Wednesday, four men were convicted and sentenced to death for the murder of Farkhunda, a 27-year old woman who was killed by a mob outside a Kabul shrine. Zain-ul Abedeen, one of the men sentenced to death, had had an existing dispute with Farkhunda over his selling amulets at the Shah-e Do-Shamshera shrine in central Kabul. Farkhunda, according to her family a long-time student of Islam, considered the good luck charms un-Islamic. According to the AP, she “regarded the amulet sellers as parasites and told women not to waste their money on them.”
The specific details of what occurred before the mob formed are murky, but several filmed Farkhunda’s assault and death on their cellphones after the amulet seller accused her of burning a Quran, a charge authorities say was spurious. The graphic videos show her surrounded, stomped, and beaten bloody, by a crowd of men. She was then run over by a car and set on fire, before being thrown in the Kabul River.
Her death and the outrage on display at her funeral — which drew hundreds and included a group of women insisting that they carry her coffin — seemed to focus global attention once again on the plight of women in Afghanistan.
The trial, which lasted only four days, also resulted in eight men being sentenced to 16 years in prison, and 18 found not guilty.
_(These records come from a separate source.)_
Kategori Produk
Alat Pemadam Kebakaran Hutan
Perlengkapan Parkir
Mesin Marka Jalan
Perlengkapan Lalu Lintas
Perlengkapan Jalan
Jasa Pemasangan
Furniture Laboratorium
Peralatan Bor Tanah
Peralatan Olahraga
The 19 police officers charged with dereliction in duty for failing to prevent or stop the attack will get their verdict Sunday. The men sentenced Wednesday have been granted the right to appeal.
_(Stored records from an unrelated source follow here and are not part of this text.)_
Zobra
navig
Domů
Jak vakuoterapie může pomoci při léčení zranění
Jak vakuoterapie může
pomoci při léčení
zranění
Heather Barr, of Human Rights Watch, writes that despite hopes that the trial would serve as much-needed turning point for women in Afghanistan, the verdict “crushed many of those hopes.” She says that the speedy trial, which should have been a “wake-up call” instead highlights the fact that “shoddy due process is the norm in Afghanistan.”
Barr says that many of the defendants did not have legal counsel, confessions may have been coerced, and only brief video clips of the attack were examined despite a large number of videos and pictures posted to social media by those witnessing the attack. Human Rights Watch also criticized the sentencing as the group “opposes the use of the death penalty in all circumstances, and its use is particularly troubling in circumstances such as these where due process protections are so weak.”
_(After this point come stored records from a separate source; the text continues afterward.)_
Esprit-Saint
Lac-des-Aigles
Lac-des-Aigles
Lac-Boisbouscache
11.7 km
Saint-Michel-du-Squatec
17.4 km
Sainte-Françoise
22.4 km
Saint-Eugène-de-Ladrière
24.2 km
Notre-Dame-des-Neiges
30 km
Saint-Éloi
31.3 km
In addition, Barr says that the “trial is also troubling because only 12 people have been found responsible for participation in an attack in which the video footage shows dozens involved.”
The number of videos, and the brutality of the crime, made Farkhunda’s death high-profile; it was discussed the world over. But some say hundreds of similar deaths go unnoticed each year — especially in rural areas with few, if any, witnesses. The quick trial and questionable due process in the Farkhunda murder trial certainly dims the prospect of lasting change in Afghanistan. Swift justice may be satisfying in the individual case, but may not lead to changing the conditions — both societal and legal — that repeatedly lead to the violent deaths of women and scant justice for most of these crimes.